Wanneer we de dreiging toespitsen op nieuwe medewerkers, dan kunnen HR-professionals hierin een belangrijke rol spelen. Zij hebben namelijk vaak de contacten met sollicitanten en kunnen integriteitschecks uitvoeren. Maar in de praktijk is er doorgaans nauwelijks oog voor integriteit. En al helemaal niet wanneer de functie lastig te vervullen blijkt en de ogenschijnlijk ideale kandidaat zich inmiddels heeft aangediend. Het kan hier dus makkelijk misgaan. Hoe kun je dergelijk leed dan voorkomen of schade mitigeren? Allereerst door het creëren van bewustwording over de realiteit van dergelijke dreiging in een zakelijke setting.

HR- en inkoopfunctionarissen kunnen dus meer kansen benutten, door een extra stapje toe te voegen aan de dagelijkse operationele procesgang van hun werkzaamheden. Door van een specialist te leren hoe preventie redelijk eenvoudig te realiseren is. Of door tijdig een achtergrondonderzoek te laten uitvoeren en de resultaten hiervan mee te nemen in het selectieproces. Dit kan veel leed en schade achteraf voorkomen.

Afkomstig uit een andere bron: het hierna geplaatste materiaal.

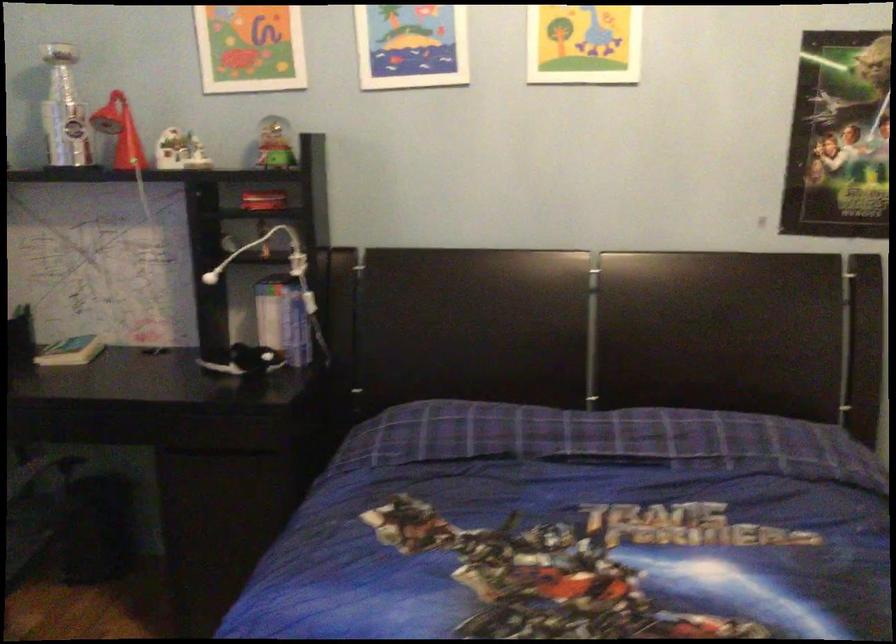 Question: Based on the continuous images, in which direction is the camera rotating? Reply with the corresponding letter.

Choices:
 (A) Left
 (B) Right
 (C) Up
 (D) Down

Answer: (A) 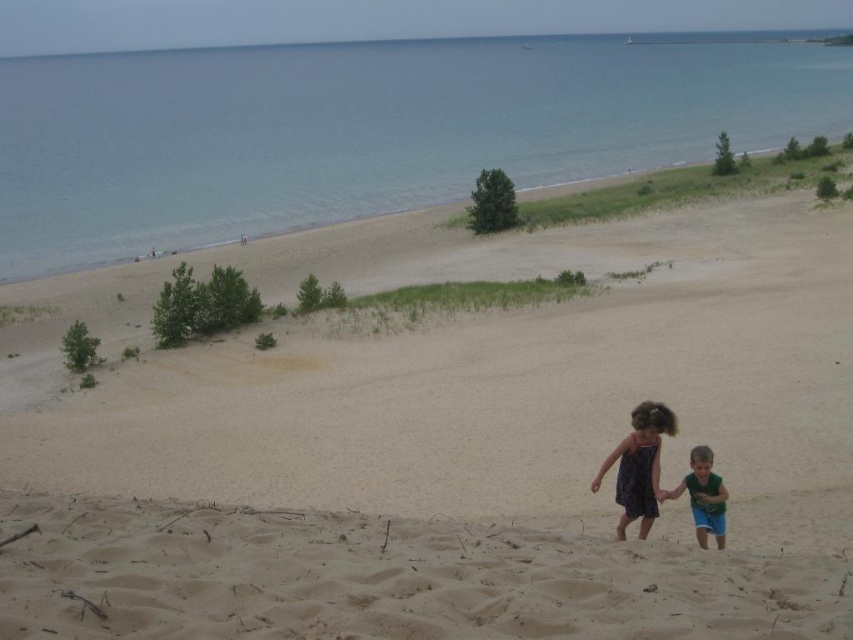 You are standing on the beach and want to locate the blue water at upper center. According to the coordinates provided, where should you look?

You should look at point 0.205 on the horizontal axis and 0.431 on the vertical axis to locate the blue water at upper center.

You are a photographer standing on the beige sandy beach at center and want to take a photo of the dark purple dress at lower center. Since the dress is taller than the beach, where should you position yourself to ensure the dress is fully visible in the frame?

Since the dark purple dress at lower center is taller than the beige sandy beach at center, you should position yourself at a lower angle or closer to the ground to ensure the entire dress is visible in the photo.

You are standing on the beige sandy beach at center and want to walk towards the blue water at upper center. Which direction should you head?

Een voorbeeld: uit de CV blijkt dat een kandidaat nogal een ‘jobhopper’ is. Er zijn bovendien geen referenties in het CV genoemd. Ook levert de kandidaat geen originele diploma’s en cijferlijsten aan, ondanks toezeggingen dit nog te zullen doen. Op basis van de theorie van predictive profiling zijn dit verdachte indicatoren (VI’s), waarbij de potentiële dreiging door middel van een gesprek mogelijk ontkracht kunnen worden. Security questioning is bijvoorbeeld een effectief toepasbare techniek. Daarbij worden, op klantvriendelijke wijze, test- en verificatievragen gesteld. Het is voor mensen namelijk moeilijker om te liegen, dan de waarheid te spreken. Dergelijke interviewtechnieken kunnen helpen om een bewust niet integere persoon tijdig te ontmaskeren.

Het verdient aanbeveling om HR– medewerkers meer bewust te maken van de bestaande dreigingen en de kansen die zij kunnen pakken als het gaat om toevoegen van grote waarde op dit terrein. Bijvoorbeeld door training on the job in security questioning. Samen met HR kan zo een steviger vuist worden gemaakt, tegen het leed dat reputatieschade heet.

Auteur: Nicole J. den Hartigh EMIA RO CPI CGBL RPP CPE

Nicole den Hartigh heeft een reeks publicaties op haar naam staan en schrijft regelmatig blogs over onderwerpen die haar bezighouden. Zo schrijft ze als gastredacteur voor de website Nextens.